Inserti ‘sociali’: discorsi sulle misure di sicurezza, incontro con l’infermier eroica contro il COVID, un appello per la liberazione di Patrick Zaki. Tutto necessario, ma inserito in modo meccanico e stridente. Forse non si poteva fare altrimenti.
La musica: ultima ma ovviamente non ultima.
I cantanti sono troppo emozionati. Troppo timidi, insicuri. Un’apertura con un’Arisa che stecca, un veterano come Fedez che quasi piange dalla tensione, un Aiello che urla come a una seduta di autocoscienza nel parco… La musica vera arriva solo con la prima ospite: una Loredana Bertè dall’aspetto fumettistico, sopra le righe, quasi parodistico, che però innerva l’ambiente di energia, competenza e… MUSICA.
Il rock invade la sala, il carisma acciaccato e roco dell’eterna Loredana conquista tutti, i social impazziscono, e povero Max Gazzé che si esibisce dopo di lei, che vede penalizzata la sua divertita performance travestito da Leonardo Da Vinci (sui social i ragazzi pensano sia Albus Silente di Harry Potter).
Achille Lauro, ospite anche lui coi capelli azzurri casualmente come la mitica Berté ma con molte più piume sulle spalle, porta sul palco il concetto di esibizione teatrale, come sempre. Spettacolo, poesia, filosofia e una canzone molto in linea col suo stile, per non dire già sentita. L’eroe del trasformismo è un po’ fiacco ad oggi, ma svetta comunque per determinazione a sperimentare, e anche per lui comunque pollice su.

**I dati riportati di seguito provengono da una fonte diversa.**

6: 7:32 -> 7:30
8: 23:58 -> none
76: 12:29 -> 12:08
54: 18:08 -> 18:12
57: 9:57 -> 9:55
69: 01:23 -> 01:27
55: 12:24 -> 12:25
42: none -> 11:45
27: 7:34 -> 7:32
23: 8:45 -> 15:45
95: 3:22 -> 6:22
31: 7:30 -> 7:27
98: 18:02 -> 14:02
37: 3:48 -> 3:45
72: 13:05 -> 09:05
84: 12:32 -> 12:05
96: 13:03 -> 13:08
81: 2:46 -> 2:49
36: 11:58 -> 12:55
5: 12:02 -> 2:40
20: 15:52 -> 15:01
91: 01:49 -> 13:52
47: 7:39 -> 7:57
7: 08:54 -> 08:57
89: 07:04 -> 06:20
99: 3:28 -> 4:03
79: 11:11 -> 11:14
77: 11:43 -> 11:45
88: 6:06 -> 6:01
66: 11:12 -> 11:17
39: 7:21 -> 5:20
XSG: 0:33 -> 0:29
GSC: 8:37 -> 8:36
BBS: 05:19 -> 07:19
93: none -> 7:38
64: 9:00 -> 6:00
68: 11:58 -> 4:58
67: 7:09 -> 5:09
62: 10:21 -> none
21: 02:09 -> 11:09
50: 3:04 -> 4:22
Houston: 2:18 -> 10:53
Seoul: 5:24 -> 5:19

Tra i cantanti in gara i preferiti della redazione sono i Maneskin: l’arrivo della chitarra elettrica, letteralmente, elettrizza un palco ammosciato da virtuosismi vocali fini a sé stessi e punte di inspiegabili autotune, la canzone echeggia un rock eternamente ribelle e la voce del giovane Damiano porta il peso degli anni che ancora non ha vissuto, e regala brividi.
Altre emozioni non sono pervenute. La serata è oggettivamente, insopportabilmente troppo lunga, e continuiamo, noi dal millennio passato, a non capire che bisogno ci sia di allungare il brodo con tutta questa fuffa che non diverte, non aggiunge, non dà senso.
Rai: i siparietti dei conduttori fanno cambiare canale agli spettatori, e molti di questi ‘cadono’ nell’operazione. Meditate.